About Enforcement Points

To prepare for policy migration to the Web Security Service or to facilitate managing policy in a mixed environment with the cloud and on-premises appliances, specify an Enforcement Domain for each applicable policy rule.

When you enable Enforcement Domains on the VPM, it displays icons next to applicable layer titles. The VPM also displays an Enforcement column, which allows you to select the domain(s) the rule applies to; Appliance, WSS (cloud service), or Universal (both appliance and WSS).
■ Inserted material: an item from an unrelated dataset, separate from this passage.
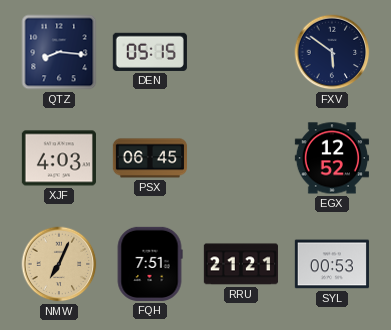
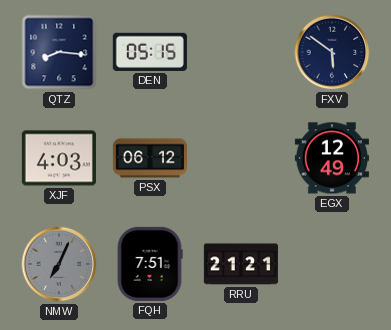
PSX: 06:45 -> 06:12
EGX: 12:52 -> 12:49
NMW dial: champagne -> grey
SYL: 00:53 -> none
When you install a VPM policy that includes Enforcement Domains, the generated CPL guards appliance-specific rules and cloud-specific rules with the enforcement preprocessor variable.
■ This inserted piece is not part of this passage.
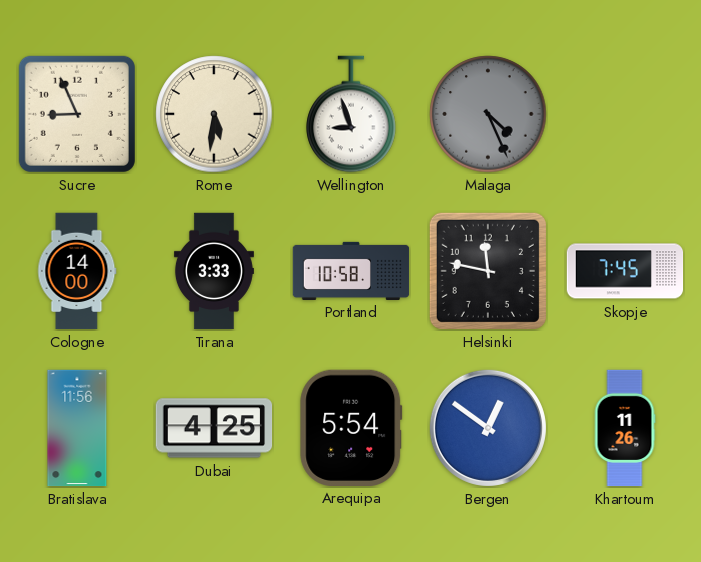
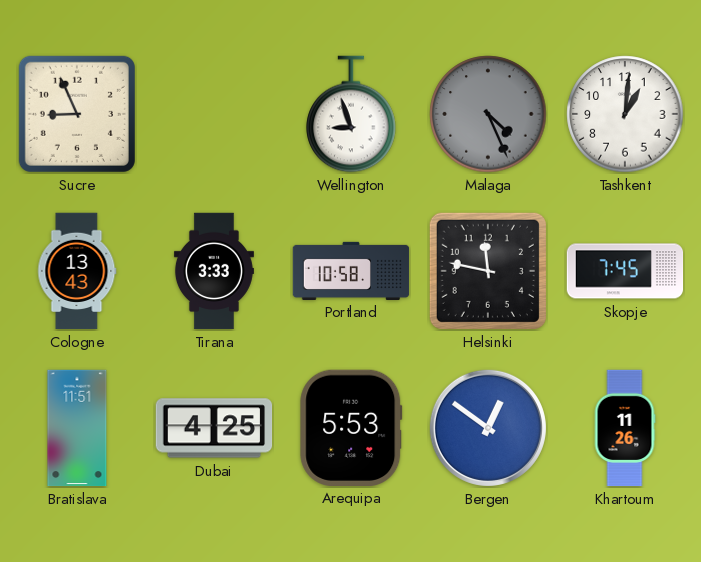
Rome: 5:31 -> none
Tashkent: none -> 1:01
Cologne: 14:00 -> 13:43
Bratislava: 11:56 -> 11:51
Arequipa: 5:54 -> 5:53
The following layers support Enforcement Domains :

  • DNS Access Layer
  • SSL Intercept Layer
  • SSL Access Layer
  • Web Authentication Layer
  • Web Access Layer
  • Web Content Layer
  • Web Request Layer

However, not all objects and actions within these layers are available for Universal Policy Enforcement.
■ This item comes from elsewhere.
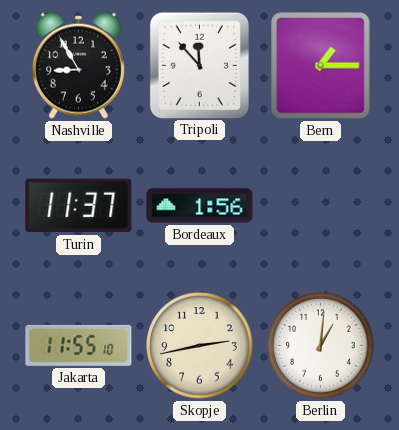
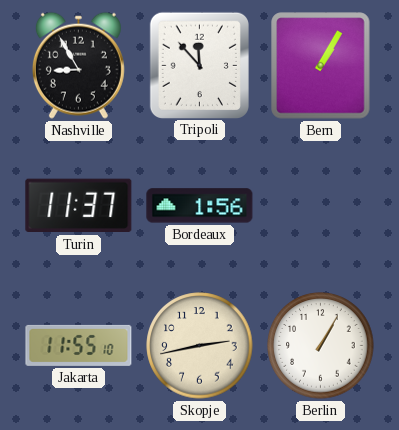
Bern: 1:15 -> 1:05
Berlin: 1:01 -> 1:05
For the errors reported, with UPE domains, please note that while the VPM calculates the policy, it's expected, to see multiple Universal Policy errors. See the snippet below, for reference.

    • Warnings (yellow) do not prevent policy installation. For example, the policy might be valid for the ProxySG appliance, but the Web Security Service will ignore it.

    • Errors (red) prevent policy installation; the Install Policy button becomes inactive.

Click OK, nonetheless.

  • Select a layer that contains an error. See the sample in the snippet below. 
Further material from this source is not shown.